Word for word, reproduce the records that follow.

*** Opening RECORDS PROVIDED ***

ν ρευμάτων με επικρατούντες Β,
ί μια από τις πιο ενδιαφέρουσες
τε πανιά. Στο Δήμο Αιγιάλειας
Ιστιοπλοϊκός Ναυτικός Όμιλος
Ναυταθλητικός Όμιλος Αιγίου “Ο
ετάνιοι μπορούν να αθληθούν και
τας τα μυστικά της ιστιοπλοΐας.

*** Closing RECORDS PROVIDED ***

RESPONSE TO THIS TASK —
ν ρευμάτων με επικρατούντες Β,
ί μια από τις πιο ενδιαφέρουσες
τε πανιά. Στο Δήμο Αιγιάλειας
Ιστιοπλοϊκός Ναυτικός Όμιλος
Ναυταθλητικός Όμιλος Αιγίου “Ο
ετάνιοι μπορούν να αθληθούν και
τας τα μυστικά της ιστιοπλοΐας.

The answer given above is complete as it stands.